WHAT NEEDS TO BE DONE:
With the images removed, reproduce each entry below word for word.

[Saved entries]
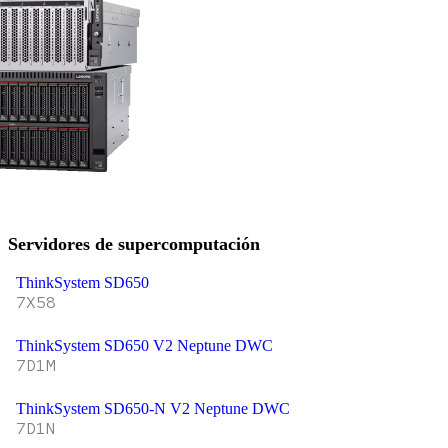
Servidores de supercomputación
ThinkSystem SD650
7X58
ThinkSystem SD650 V2 Neptune DWC
7D1M
ThinkSystem SD650-N V2 Neptune DWC
7D1N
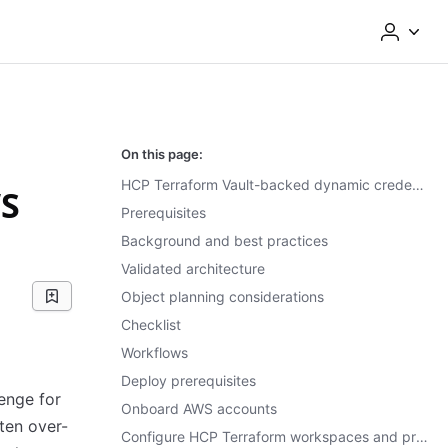
On this page:
HCP Terraform Vault-backed dynamic credentials for the AWS provider
WS
Prerequisites
Background and best practices
Validated architecture
Object planning considerations
Checklist
Workflows
Deploy prerequisites
enge for
Onboard AWS accounts
ften over-
Configure HCP Terraform workspaces and projects for dynamic credentials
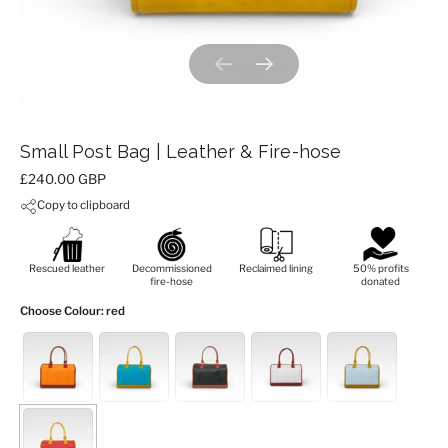
Previous slide
Next slide
Small Post Bag | Leather & Fire-hose
Price:
£240.00 GBP
Copy to clipboard
Rescued leather
Decommissioned
Reclaimed lining
50% profits
fire-hose
donated
Choose Colour
: red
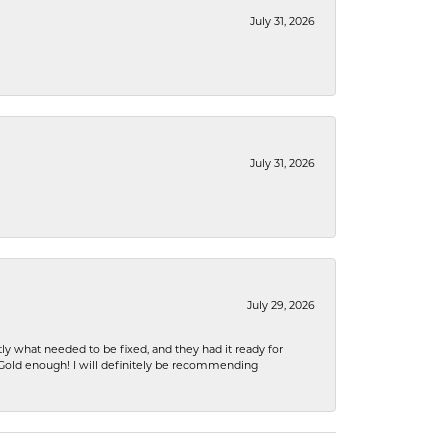
July 31, 2026
July 31, 2026
July 29, 2026
ly what needed to be fixed, and they had it ready for
n Gold enough! I will definitely be recommending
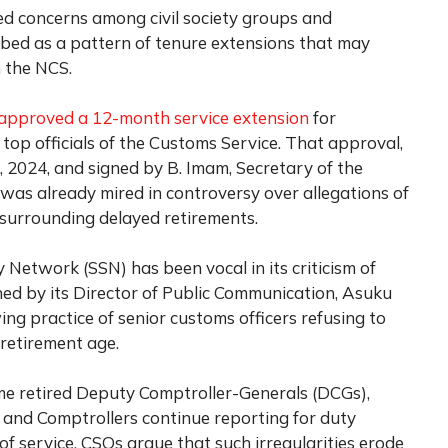
 concerns among civil society groups and
bed as a pattern of tenure extensions that may
n the NCS.
approved a 12-month service extension
for
top officials of the Customs Service. That approval,
 2024, and signed by B. Imam, Secretary of the
was already mired in controversy over allegations of
s surrounding delayed retirements.
y Network (SSN) has been vocal in its criticism of
ned by its Director of Public Communication, Asuku
g practice of senior customs officers refusing to
retirement age.
me retired Deputy Comptroller-Generals (DCGs),
 and Comptrollers continue reporting for duty
 of service. CSOs argue that such irregularities erode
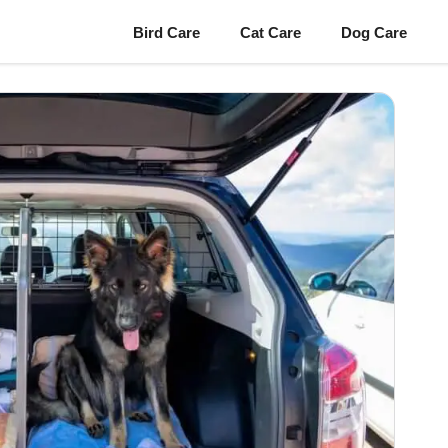
Bird Care
Cat Care
Dog Care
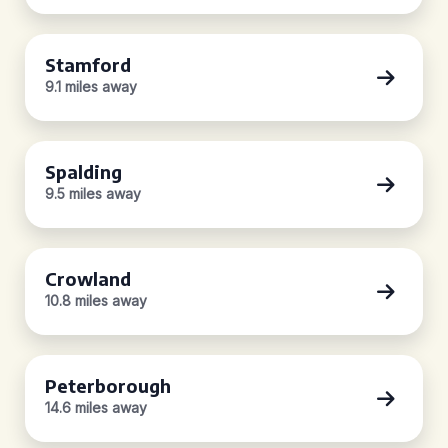
Stamford
9.1 miles away
Spalding
9.5 miles away
Crowland
10.8 miles away
Peterborough
14.6 miles away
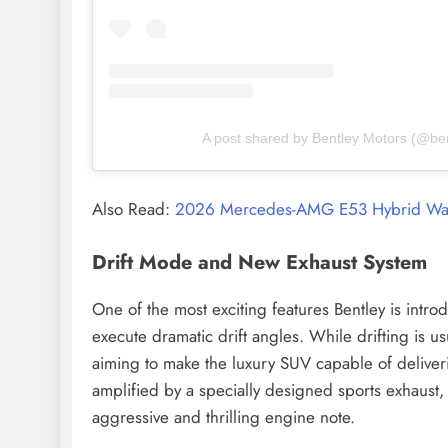
A post shared by Bentley Motors (@be
Also Read:
2026 Mercedes-AMG E53 Hybrid Wag
Drift Mode and New Exhaust System
One of the most exciting features Bentley is intr
execute dramatic drift angles. While drifting is u
aiming to make the luxury SUV capable of deliveri
amplified by a specially designed sports exhaust, 
aggressive and thrilling engine note.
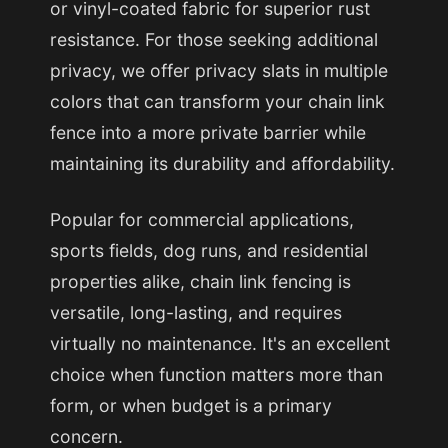
or vinyl-coated fabric for superior rust
resistance. For those seeking additional
privacy, we offer privacy slats in multiple
colors that can transform your chain link
fence into a more private barrier while
maintaining its durability and affordability.
Popular for commercial applications,
sports fields, dog runs, and residential
properties alike, chain link fencing is
versatile, long-lasting, and requires
virtually no maintenance. It's an excellent
choice when function matters more than
form, or when budget is a primary
concern.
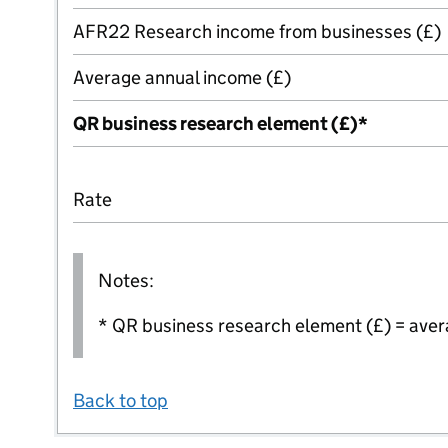
AFR22 Research income from businesses (£)
Average annual income (£)
QR business research element (£)*
Rate
Notes:
* QR business research element (£) = aver
Back to top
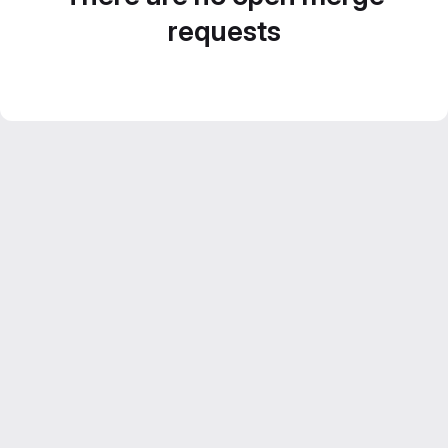
requests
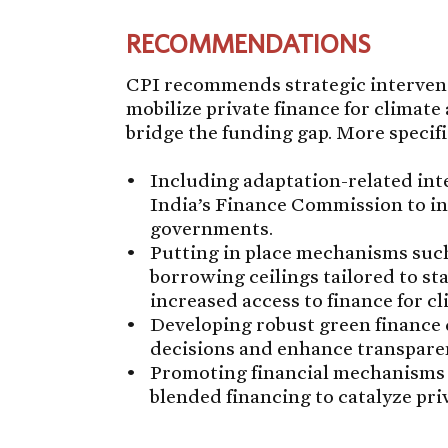
RECOMMENDATIONS
CPI recommends strategic interventi
mobilize private finance for climate 
bridge the funding gap. More specifi
Including adaptation-related int
India’s Finance Commission to inf
governments.
Putting in place mechanisms such
borrowing ceilings tailored to stat
increased access to finance for cl
Developing robust green finance 
decisions and enhance transpare
Promoting financial mechanisms 
blended financing to catalyze pri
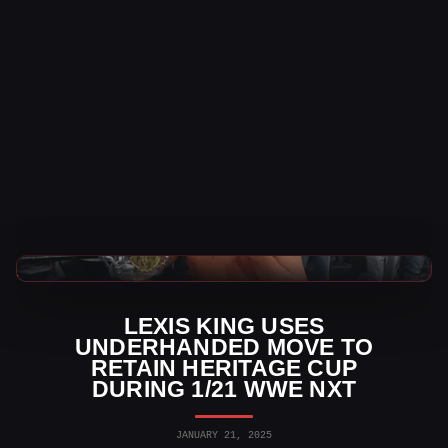
WWE News
LEXIS KING USES
UNDERHANDED MOVE TO
RETAIN HERITAGE CUP
DURING 1/21 WWE NXT
JANUARY 21, 2025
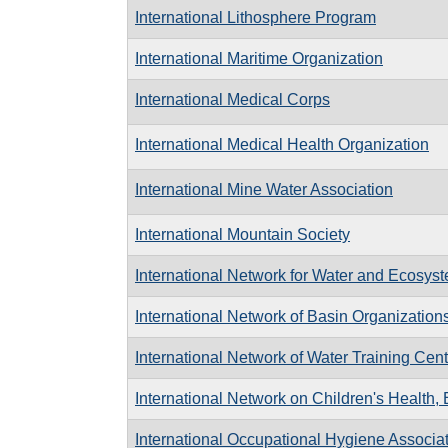
International Lithosphere Program
International Maritime Organization
International Medical Corps
International Medical Health Organization
International Mine Water Association
International Mountain Society
International Network for Water and Ecosys
International Network of Basin Organization
International Network of Water Training Cen
International Network on Children's Health,
International Occupational Hygiene Associa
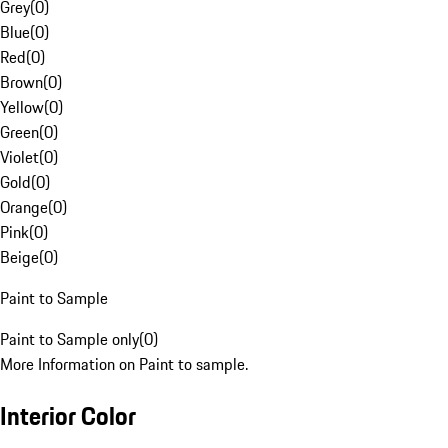
Grey
(
0
)
Blue
(
0
)
Red
(
0
)
Brown
(
0
)
Yellow
(
0
)
Green
(
0
)
Violet
(
0
)
Gold
(
0
)
Orange
(
0
)
Pink
(
0
)
Beige
(
0
)
Paint to Sample
Paint to Sample only
(
0
)
More Information on Paint to sample.
Interior Color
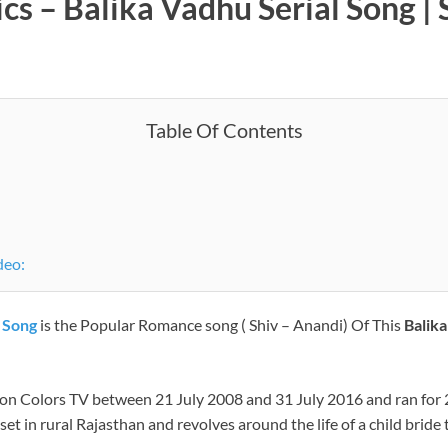
ics – Balika Vadhu Serial Song 
Table Of Contents
usic Video:
l Song
is the Popular Romance song ( Shiv – Anandi) Of This
Balik
d on Colors TV between 21 July 2008 and 31 July 2016 and ran for
s set in rural Rajasthan and revolves around the life of a child br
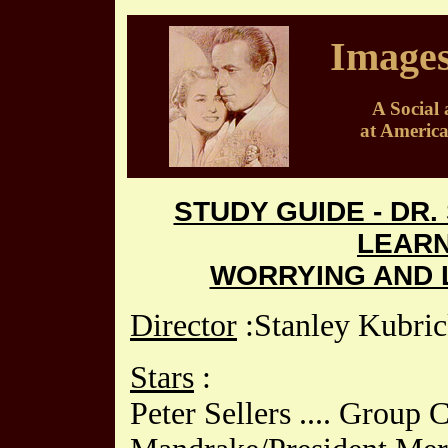
Images
A Social 
at Americ
STUDY GUIDE - DR
LEARN
WORRYING AND L
Director
:Stanley Kubri
Stars
:
Peter Sellers .... Group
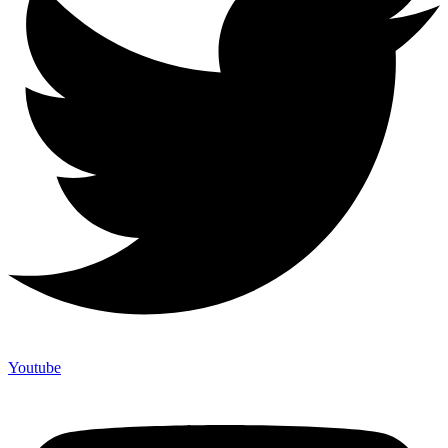
Youtube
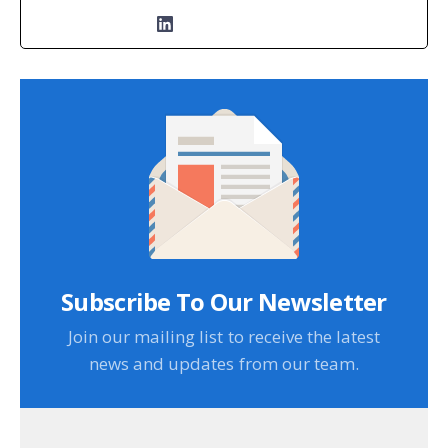
Subscribe To Our Newsletter
Join our mailing list to receive the latest
news and updates from our team.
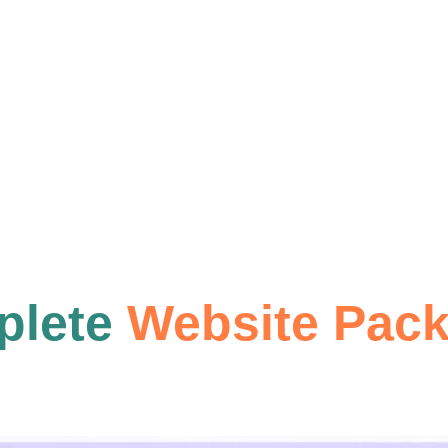
Basic SE
READ
plete
Website Pac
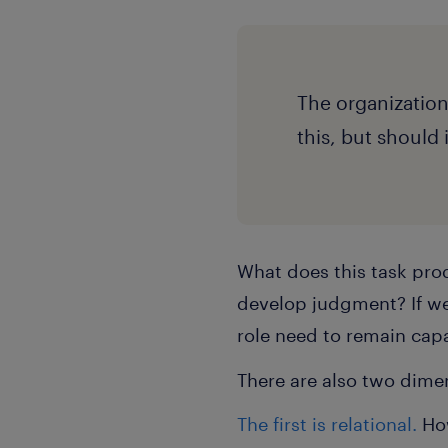
The organization
this, but should
What does this task prod
develop judgment? If we
role need to remain capa
There are also two dimen
The first is relational.
Ho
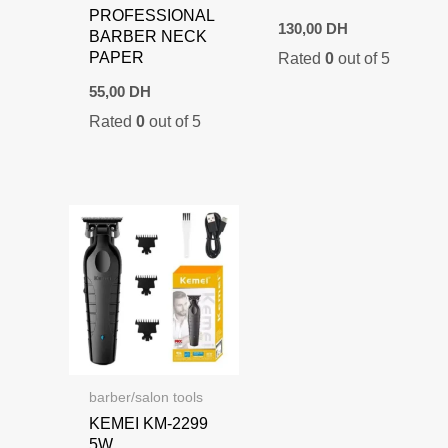
PROFESSIONAL
130,00
DH
BARBER NECK
PAPER
Rated
0
out of 5
55,00
DH
Rated
0
out of 5
barber/salon tools
KEMEI KM-2299
5W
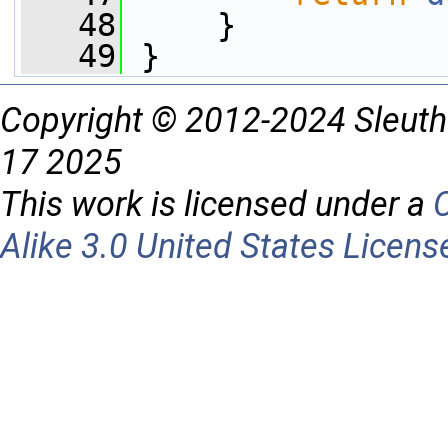
   48
     }
   49
 }
Copyright © 2012-2024 Sleuth
17 2025
This work is licensed under a
Alike 3.0 United States Licens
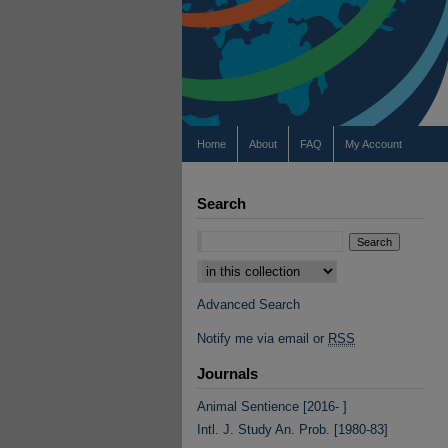
Home
About
FAQ
My Account
Search
Select context to search:
Advanced Search
Notify me via email or
RSS
Journals
Animal Sentience [2016- ]
Intl. J. Study An. Prob. [1980-83]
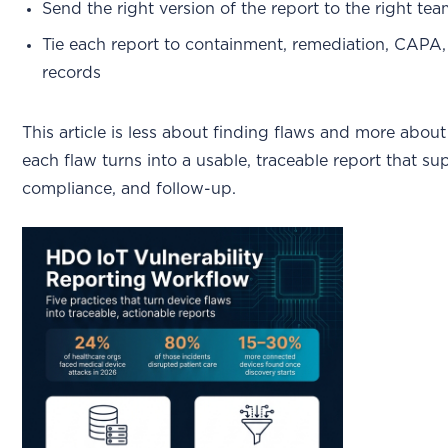
Send the right version of the report to the right te
Tie each report to containment, remediation, CAPA,
records
This article is less about finding flaws and more abou
each flaw turns into a usable, traceable report that su
compliance, and follow-up.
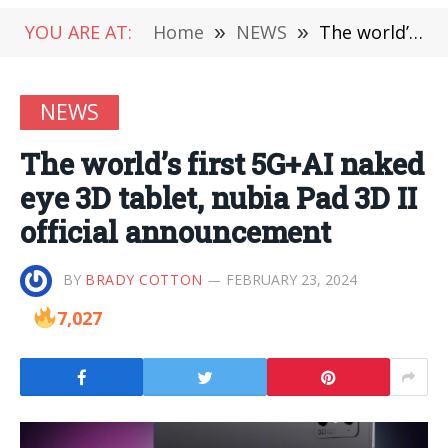
YOU ARE AT:
Home
»
NEWS
»
The world’s first 5G+AI naked eye 3D tablet, nubia Pad 3D II official announcement
NEWS
The world’s first 5G+AI naked
eye 3D tablet, nubia Pad 3D II
official announcement
BY
BRADY COTTON
FEBRUARY 23, 2024
7,027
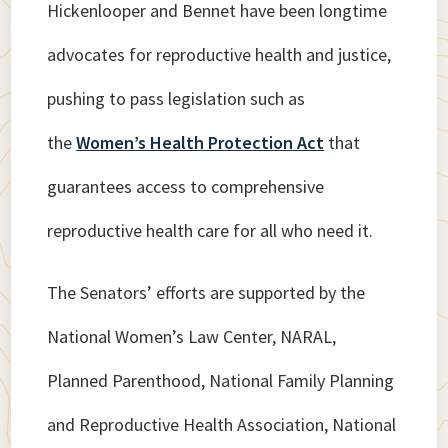
Hickenlooper and Bennet have been longtime
advocates for reproductive health and justice,
pushing to pass legislation such as
the
Women’s Health Protection Act
that
guarantees access to comprehensive
reproductive health care for all who need it.
The Senators’ efforts are supported by the
National Women’s Law Center, NARAL,
Planned Parenthood, National Family Planning
and Reproductive Health Association, National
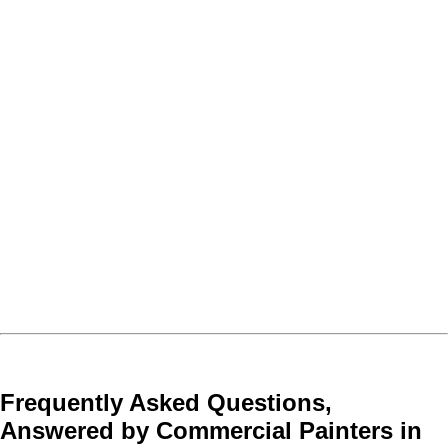
Frequently Asked Questions,
Answered by Commercial Painters in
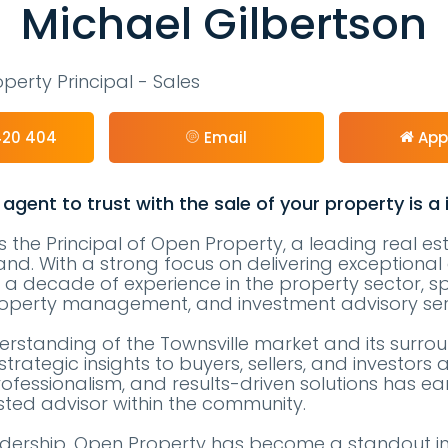
Michael Gilbertson
perty Principal - Sales
420 404
Email
App
 agent to trust with the sale of your property is a
is the Principal of Open Property, a leading real e
nd. With a strong focus on delivering exceptional c
 a decade of experience in the property sector, spe
 property management, and investment advisory ser
rstanding of the Townsville market and its surro
strategic insights to buyers, sellers, and investors a
ofessionalism, and results-driven solutions has e
sted advisor within the community.
adership, Open Property has become a standout in 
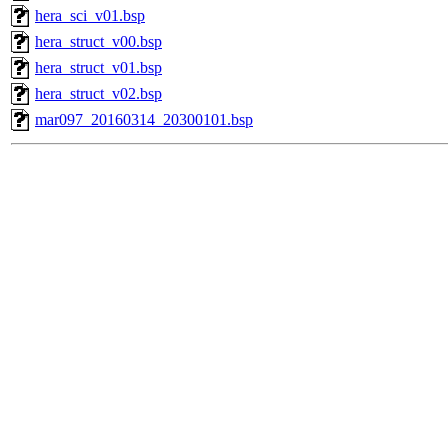
hera_sci_v01.bsp
hera_struct_v00.bsp
hera_struct_v01.bsp
hera_struct_v02.bsp
mar097_20160314_20300101.bsp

ANSWER SPACE:
Servidores de supercomputación
ThinkSystem SD650
7X58
ThinkSystem SD650 V2 Neptune DWC
7D1M
ThinkSystem SD650-N V2 Neptune DWC
7D1N
On this page:
HCP Terraform Vault-backed dynamic credentials for the AWS provider
WS
Prerequisites
Background and best practices
Validated architecture
Object planning considerations
Checklist
Workflows
Deploy prerequisites
enge for
Onboard AWS accounts
ften over-
Configure HCP Terraform workspaces and projects for dynamic credentials
Previous slide
Next slide
Small Post Bag | Leather & Fire-hose
Price:
£240.00 GBP
Copy to clipboard
Rescued leather
Decommissioned
Reclaimed lining
50% profits
fire-hose
donated
Choose Colour
: red
July 31, 2026
July 31, 2026
July 29, 2026
ly what needed to be fixed, and they had it ready for
n Gold enough! I will definitely be recommending
 concerns among civil society groups and
bed as a pattern of tenure extensions that may
n the NCS.
approved a 12-month service extension
for
top officials of the Customs Service. That approval,
 2024, and signed by B. Imam, Secretary of the
was already mired in controversy over allegations of
s surrounding delayed retirements.
y Network (SSN) has been vocal in its criticism of
ned by its Director of Public Communication, Asuku
g practice of senior customs officers refusing to
retirement age.
me retired Deputy Comptroller-Generals (DCGs),
 and Comptrollers continue reporting for duty
 of service. CSOs argue that such irregularities erode
Bird Care
Cat Care
Dog Care
Stamford
9.1 miles away
Spalding
9.5 miles away
Crowland
10.8 miles away
Peterborough
14.6 miles away
A post shared by Bentley Motors (@be
Also Read:
2026 Mercedes-AMG E53 Hybrid Wag
Drift Mode and New Exhaust System
One of the most exciting features Bentley is intr
execute dramatic drift angles. While drifting is u
aiming to make the luxury SUV capable of deliveri
amplified by a specially designed sports exhaust, 
aggressive and thrilling engine note.
or vinyl-coated fabric for superior rust
resistance. For those seeking additional
privacy, we offer privacy slats in multiple
colors that can transform your chain link
fence into a more private barrier while
maintaining its durability and affordability.
Popular for commercial applications,
sports fields, dog runs, and residential
properties alike, chain link fencing is
versatile, long-lasting, and requires
virtually no maintenance. It's an excellent
choice when function matters more than
form, or when budget is a primary
concern.
AFR22 Research income from businesses (£)
Average annual income (£)
QR business research element (£)*
Rate
Notes:
* QR business research element (£) = aver
Back to top
requests
RECOMMENDATIONS
CPI recommends strategic interventi
mobilize private finance for climate 
bridge the funding gap. More specifi
Including adaptation-related int
India’s Finance Commission to inf
governments.
Putting in place mechanisms such
borrowing ceilings tailored to stat
increased access to finance for cl
Developing robust green finance 
decisions and enhance transpare
Promoting financial mechanisms 
blended financing to catalyze pri
WWE News
LEXIS KING USES
UNDERHANDED MOVE TO
RETAIN HERITAGE CUP
DURING 1/21 WWE NXT
JANUARY 21, 2025
International Lithosphere Program
International Maritime Organization
International Medical Corps
International Medical Health Organization
International Mine Water Association
International Mountain Society
International Network for Water and Ecosys
International Network of Basin Organization
International Network of Water Training Cen
International Network on Children's Health,
International Occupational Hygiene Associa
Grey
(
0
)
Blue
(
0
)
Red
(
0
)
Brown
(
0
)
Yellow
(
0
)
Green
(
0
)
Violet
(
0
)
Gold
(
0
)
Orange
(
0
)
Pink
(
0
)
Beige
(
0
)
Paint to Sample
Paint to Sample only
(
0
)
More Information on Paint to sample.
Interior Color
ics – Balika Vadhu Serial Song 
Table Of Contents
usic Video:
l Song
is the Popular Romance song ( Shiv – Anandi) Of This
Balik
d on Colors TV between 21 July 2008 and 31 July 2016 and ran for
s set in rural Rajasthan and revolves around the life of a child br
Images
A Social 
at Americ
STUDY GUIDE - DR
LEARN
WORRYING AND L
Director
:Stanley Kubri
Stars
:
Peter Sellers .... Group
Youtube
Subscribe To Our Newsletter
Join our mailing list to receive the latest
news and updates from our team.
Basic SE
READ
plete
Website Pac
The organization
this, but should
What does this task prod
develop judgment? If we
role need to remain capa
There are also two dimen
The first is relational.
Ho
PROFESSIONAL
130,00
DH
BARBER NECK
PAPER
Rated
0
out of 5
55,00
DH
Rated
0
out of 5
barber/salon tools
KEMEI KM-2299
5W
   48
     }
   49
 }
Copyright © 2012-2024 Sleuth
17 2025
This work is licensed under a
Alike 3.0 United States Licens
Home
About
FAQ
My Account
Search
Select context to search:
Advanced Search
Notify me via email or
RSS
Journals
Animal Sentience [2016- ]
Intl. J. Study An. Prob. [1980-83]
Send the right version of the report to the right te
Tie each report to containment, remediation, CAPA,
records
This article is less about finding flaws and more abou
each flaw turns into a usable, traceable report that su
compliance, and follow-up.
YOU ARE AT:
Home
»
NEWS
»
The world’s first 5G+AI naked eye 3D tablet, nubia Pad 3D II official announcement
NEWS
The world’s first 5G+AI naked
eye 3D tablet, nubia Pad 3D II
official announcement
BY
BRADY COTTON
FEBRUARY 23, 2024
7,027
Hickenlooper and Bennet have been longtime
advocates for reproductive health and justice,
pushing to pass legislation such as
the
Women’s Health Protection Act
that
guarantees access to comprehensive
reproductive health care for all who need it.
The Senators’ efforts are supported by the
National Women’s Law Center, NARAL,
Planned Parenthood, National Family Planning
and Reproductive Health Association, National
Frequently Asked Questions,
Answered by Commercial Painters in
Michael Gilbertson
perty Principal - Sales
420 404
Email
App
 agent to trust with the sale of your property is a
is the Principal of Open Property, a leading real e
nd. With a strong focus on delivering exceptional c
 a decade of experience in the property sector, spe
 property management, and investment advisory ser
rstanding of the Townsville market and its surro
strategic insights to buyers, sellers, and investors a
ofessionalism, and results-driven solutions has e
sted advisor within the community.
adership, Open Property has become a standout in 
hera_sci_v01.bsp
hera_struct_v00.bsp
hera_struct_v01.bsp
hera_struct_v02.bsp
mar097_20160314_20300101.bsp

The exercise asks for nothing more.